United Continental Holdings posted its 2021 budget last night. Capex plans by the worldwide airline include $2.65 billion in 2019, down $655 million from guidance issued by the company just two months ago. Capex spending for the three-year period is seen “close to” $2 billion — representing $390 million less than United’s January projections.
Capex spending by United’s competitors is yet to be published, so Delta, Southwest and AMR have yet to release guidance for 2021. Last month, Delta issued a 2019 forecast that included an estimate of $5.25 billion in capital spending. Southwest’s anticipated 2021 capital spending plans, as estimated by the International Air Transport Association (IATA), are said to be in the $4.5 billion to $5 billion range.

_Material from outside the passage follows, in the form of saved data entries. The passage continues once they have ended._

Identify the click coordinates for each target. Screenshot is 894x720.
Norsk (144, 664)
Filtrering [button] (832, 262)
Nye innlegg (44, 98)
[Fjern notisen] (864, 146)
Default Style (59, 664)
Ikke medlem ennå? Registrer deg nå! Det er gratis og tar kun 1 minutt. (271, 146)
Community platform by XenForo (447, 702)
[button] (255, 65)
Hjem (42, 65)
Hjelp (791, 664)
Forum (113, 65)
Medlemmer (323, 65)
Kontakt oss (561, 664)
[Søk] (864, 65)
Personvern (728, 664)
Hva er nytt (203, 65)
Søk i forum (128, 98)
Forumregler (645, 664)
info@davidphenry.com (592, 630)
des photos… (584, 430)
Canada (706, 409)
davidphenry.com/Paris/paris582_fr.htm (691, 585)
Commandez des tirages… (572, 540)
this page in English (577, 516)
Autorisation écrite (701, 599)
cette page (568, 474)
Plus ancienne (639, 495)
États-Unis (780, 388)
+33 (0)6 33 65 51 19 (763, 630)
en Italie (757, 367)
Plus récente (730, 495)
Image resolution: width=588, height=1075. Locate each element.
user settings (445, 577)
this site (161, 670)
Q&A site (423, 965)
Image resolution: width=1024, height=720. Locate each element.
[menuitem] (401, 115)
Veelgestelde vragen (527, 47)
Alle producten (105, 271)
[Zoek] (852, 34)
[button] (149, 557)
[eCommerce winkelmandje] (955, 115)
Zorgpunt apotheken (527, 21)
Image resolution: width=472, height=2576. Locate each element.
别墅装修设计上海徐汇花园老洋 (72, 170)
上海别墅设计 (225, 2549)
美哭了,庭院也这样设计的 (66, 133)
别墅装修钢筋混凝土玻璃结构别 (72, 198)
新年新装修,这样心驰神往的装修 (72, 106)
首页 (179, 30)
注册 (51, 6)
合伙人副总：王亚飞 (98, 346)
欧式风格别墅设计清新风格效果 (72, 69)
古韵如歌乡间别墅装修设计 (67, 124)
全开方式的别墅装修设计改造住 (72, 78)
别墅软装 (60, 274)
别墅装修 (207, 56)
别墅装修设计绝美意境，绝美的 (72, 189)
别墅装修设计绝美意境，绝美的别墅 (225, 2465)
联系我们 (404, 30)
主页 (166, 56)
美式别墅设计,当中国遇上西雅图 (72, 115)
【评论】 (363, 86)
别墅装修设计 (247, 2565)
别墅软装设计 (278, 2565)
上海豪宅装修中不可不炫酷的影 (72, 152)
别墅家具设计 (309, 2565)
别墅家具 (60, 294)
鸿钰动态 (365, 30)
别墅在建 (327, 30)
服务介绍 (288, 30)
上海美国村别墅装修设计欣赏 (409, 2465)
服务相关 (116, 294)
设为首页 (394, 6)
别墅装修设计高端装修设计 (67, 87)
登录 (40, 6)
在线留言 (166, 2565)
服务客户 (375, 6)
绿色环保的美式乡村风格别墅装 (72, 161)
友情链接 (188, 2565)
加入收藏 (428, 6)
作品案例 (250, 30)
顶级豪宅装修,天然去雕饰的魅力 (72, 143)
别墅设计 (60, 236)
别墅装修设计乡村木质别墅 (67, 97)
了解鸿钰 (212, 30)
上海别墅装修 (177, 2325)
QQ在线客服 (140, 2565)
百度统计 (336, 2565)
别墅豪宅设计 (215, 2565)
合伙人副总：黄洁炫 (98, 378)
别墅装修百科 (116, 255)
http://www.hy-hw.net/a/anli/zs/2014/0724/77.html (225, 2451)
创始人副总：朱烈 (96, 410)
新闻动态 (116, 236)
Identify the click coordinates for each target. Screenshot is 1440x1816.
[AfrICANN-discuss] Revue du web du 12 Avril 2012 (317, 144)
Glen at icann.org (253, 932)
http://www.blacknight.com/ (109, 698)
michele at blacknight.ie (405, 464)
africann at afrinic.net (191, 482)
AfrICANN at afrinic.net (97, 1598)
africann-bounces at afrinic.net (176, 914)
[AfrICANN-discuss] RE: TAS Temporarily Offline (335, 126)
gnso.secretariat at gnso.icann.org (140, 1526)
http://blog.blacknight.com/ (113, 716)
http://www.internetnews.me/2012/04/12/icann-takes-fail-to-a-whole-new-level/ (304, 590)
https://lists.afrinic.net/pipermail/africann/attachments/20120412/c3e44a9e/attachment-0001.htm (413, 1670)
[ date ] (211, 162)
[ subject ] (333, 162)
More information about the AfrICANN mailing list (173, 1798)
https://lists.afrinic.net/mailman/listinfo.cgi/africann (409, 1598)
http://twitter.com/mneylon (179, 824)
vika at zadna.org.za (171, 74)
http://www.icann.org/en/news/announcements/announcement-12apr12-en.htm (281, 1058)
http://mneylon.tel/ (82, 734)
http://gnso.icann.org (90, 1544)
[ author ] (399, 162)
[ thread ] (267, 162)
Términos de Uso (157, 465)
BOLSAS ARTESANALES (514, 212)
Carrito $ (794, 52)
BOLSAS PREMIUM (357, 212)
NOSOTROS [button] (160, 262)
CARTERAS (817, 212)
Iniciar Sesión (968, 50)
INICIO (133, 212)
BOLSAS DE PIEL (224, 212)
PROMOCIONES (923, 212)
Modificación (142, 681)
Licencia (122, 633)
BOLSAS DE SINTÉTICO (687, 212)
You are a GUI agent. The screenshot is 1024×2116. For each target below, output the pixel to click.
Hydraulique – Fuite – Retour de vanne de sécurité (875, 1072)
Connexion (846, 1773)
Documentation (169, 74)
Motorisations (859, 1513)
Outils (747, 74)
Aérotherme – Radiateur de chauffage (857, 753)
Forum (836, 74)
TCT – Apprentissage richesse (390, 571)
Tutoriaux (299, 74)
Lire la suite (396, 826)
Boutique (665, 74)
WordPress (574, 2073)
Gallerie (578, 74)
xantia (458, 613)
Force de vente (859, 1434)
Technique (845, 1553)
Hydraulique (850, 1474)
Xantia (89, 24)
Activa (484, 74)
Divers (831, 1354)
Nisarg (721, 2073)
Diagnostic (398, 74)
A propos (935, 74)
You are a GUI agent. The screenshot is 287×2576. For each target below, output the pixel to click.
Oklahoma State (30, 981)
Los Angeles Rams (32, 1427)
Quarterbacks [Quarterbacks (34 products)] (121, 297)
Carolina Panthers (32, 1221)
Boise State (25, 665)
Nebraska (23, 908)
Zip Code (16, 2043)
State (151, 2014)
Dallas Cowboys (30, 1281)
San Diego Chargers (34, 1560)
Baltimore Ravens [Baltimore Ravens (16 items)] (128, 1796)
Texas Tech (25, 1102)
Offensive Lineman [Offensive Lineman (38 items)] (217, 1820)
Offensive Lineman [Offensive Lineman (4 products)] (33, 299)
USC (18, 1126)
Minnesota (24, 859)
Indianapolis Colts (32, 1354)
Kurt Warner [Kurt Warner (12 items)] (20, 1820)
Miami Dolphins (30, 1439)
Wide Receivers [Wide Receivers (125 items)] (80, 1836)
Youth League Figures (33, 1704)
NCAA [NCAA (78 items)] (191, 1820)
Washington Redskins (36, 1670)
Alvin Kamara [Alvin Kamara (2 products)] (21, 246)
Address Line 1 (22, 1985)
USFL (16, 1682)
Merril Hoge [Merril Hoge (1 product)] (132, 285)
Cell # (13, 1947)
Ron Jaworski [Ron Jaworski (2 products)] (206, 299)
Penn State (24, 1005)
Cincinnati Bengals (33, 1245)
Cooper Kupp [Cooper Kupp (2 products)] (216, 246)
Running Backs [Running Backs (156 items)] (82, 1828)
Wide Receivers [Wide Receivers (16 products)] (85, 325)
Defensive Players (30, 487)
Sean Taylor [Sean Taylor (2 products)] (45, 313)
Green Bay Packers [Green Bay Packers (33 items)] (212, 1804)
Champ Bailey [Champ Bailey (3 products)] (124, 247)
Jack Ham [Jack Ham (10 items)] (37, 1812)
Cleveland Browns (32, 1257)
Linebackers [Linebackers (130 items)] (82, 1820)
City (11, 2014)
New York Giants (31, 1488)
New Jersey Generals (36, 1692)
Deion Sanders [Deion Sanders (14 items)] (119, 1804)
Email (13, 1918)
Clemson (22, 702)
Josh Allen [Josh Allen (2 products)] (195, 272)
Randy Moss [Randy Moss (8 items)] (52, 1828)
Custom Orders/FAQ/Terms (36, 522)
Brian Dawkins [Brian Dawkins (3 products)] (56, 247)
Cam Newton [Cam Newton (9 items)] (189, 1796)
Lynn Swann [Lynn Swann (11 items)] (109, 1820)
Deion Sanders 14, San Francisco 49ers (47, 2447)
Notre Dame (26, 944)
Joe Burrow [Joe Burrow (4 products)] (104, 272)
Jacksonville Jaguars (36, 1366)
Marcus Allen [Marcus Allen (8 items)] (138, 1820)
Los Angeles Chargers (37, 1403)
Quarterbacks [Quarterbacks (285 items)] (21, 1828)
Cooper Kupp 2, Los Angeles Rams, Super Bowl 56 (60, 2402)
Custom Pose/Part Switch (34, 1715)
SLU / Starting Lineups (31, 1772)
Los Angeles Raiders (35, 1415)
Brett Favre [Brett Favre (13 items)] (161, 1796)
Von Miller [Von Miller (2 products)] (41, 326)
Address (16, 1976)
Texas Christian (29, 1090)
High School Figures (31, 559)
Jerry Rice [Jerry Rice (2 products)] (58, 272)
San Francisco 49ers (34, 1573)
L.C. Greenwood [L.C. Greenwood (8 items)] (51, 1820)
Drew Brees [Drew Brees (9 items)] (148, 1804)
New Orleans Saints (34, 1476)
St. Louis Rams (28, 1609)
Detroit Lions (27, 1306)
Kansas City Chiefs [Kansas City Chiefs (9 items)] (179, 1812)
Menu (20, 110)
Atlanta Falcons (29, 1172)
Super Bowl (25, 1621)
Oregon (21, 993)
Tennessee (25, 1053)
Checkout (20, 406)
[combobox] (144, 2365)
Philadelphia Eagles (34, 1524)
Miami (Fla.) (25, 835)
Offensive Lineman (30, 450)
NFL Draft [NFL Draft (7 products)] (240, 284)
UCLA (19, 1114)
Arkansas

“While our investments will continue to target new aircraft technology, our focus in the years ahead will be on ensuring we continue to maximize the returns we create for our customers and our shareholders,” said Oscar Munoz, Chairman, President and CEO, in a prepared statement. “It is a priority for me and our Board of Directors to expand our opportunities and improve our competitiveness with those investments.”
The previous guidance attributed to Munoz and his team also included $3.5 billion in 2022, $1.8 billion in 2023 and $500 million in 2024. In prepared remarks, Munoz stated that the company has continued to make “record investments” in its aviation technology platform, and added that these initiatives will build on the investments made in 2018.
Capex as a percentage of revenue will be 3.1 percent in 2019 and 2019 will be 4.1 percent. Capex as a percentage of passenger revenue is expected to be 3.3 percent in 2019 and 2020 will be 3.8 percent. Capex was a record high at approximately 5.6 percent of revenue for 2018.